Though I doubt my solution to this would please many mefites much more than the memo's: I think we should try people like this in absentia for forfeiture of their citizenship for joining a foreign & hostile force. Then, bombs away. I do not weep for Anwar Al-Awlaki's loss (his son's killing was by for more questionable in my view--a trial in absentia would definitely have helped there). I weep for the loss of our rights and our principles.
posted by snuffleupagus at 5:40 AM on February 5, 2013 [5 favorites]


"The fun part here is that the US is at war with a squishy nebulous entity where it isn't even clear that the opposing forces have any real capacity to end hostilities apart from being killed."

Are you asserting that surrender, negotiated or otherwise, to the rule of law, either in the form of American or foreign authorities, is somehow not possible here?
posted by Blasdelb at 5:54 AM on February 5, 2013


If Anwar al-Aulaqi's assassination can be taken at face value as being somewhat justified, what about his 16-year-old son's?

It's already pretty despicable that the only citizens Americans care about are their own. This isn't some random line drawn in the sand; there are reported hundreds of innocent civilians dead by direct executive order. That's the argument we miss when we focus only on American citizens. And then that's only deaths. Most Afghani children 10 and under suffer from symptoms of PTSD as a combined result of living through war and having to fill the breadwinner role. Living Under Drones reports that the drones in Pakistan are a constant psychological and mortal threat and that the CIA has a strategy of 'double-tapping' a strike zone, killing first-responders and would-be rescuers. In October a drone strike in Pakistan injured a group of children who were out gathering firewood with their grandmother, who was killed by the strike. The children were "were left critically burned and with shrapnel injuries in an apparent ‘double-tap’ strike by CIA drones". According to White House policy, if the 18-year-old in the group who was injured in the strike dies, he is retroactively considered a militant and the legal pressure is on the family to not have him classified as such on CIA hard-drives.

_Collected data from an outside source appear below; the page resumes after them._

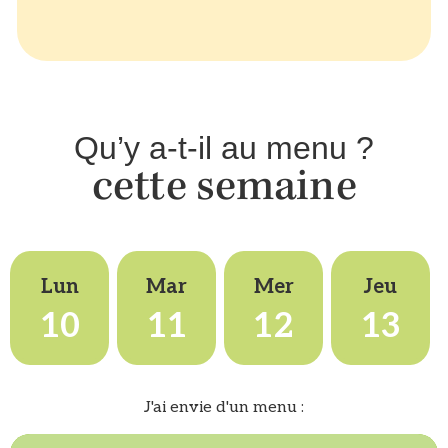
Qu’y a-t-il au menu ?
cette semaine
Lun
Mar
Mer
Jeu
10
11
12
13
J'ai envie d'un menu :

Oh if they had only known better to have surrendered themselves to a foreign entity!
posted by dubusadus at 5:55 AM on February 5, 2013 [4 favorites]


It's already pretty despicable that the only citizens Americans care about are their own. This isn't some random line drawn in the sand; there are reported hundreds of innocent civilians dead by direct executive order. That's the argument we miss when we focus only on American citizens. And then that's only deaths....

That's a different discussion. I'm pretty sure Malor would agree with you, for instance, but he posted this thread so we could discuss the legal whitepaper that NBC has released; which is precisely about the Constitutional limits on the Government's ability to target Americans abroad it believes are hostile.
posted by snuffleupagus at 6:01 AM on February 5, 2013


I'd like to think this is specific to international situations and a real threat of terrorism but just last week I watched a video of a homeless Chicago man being slowly strangled to death by a group of men after shoplifting some toothpaste. So a lynching caught on video. No charges at all.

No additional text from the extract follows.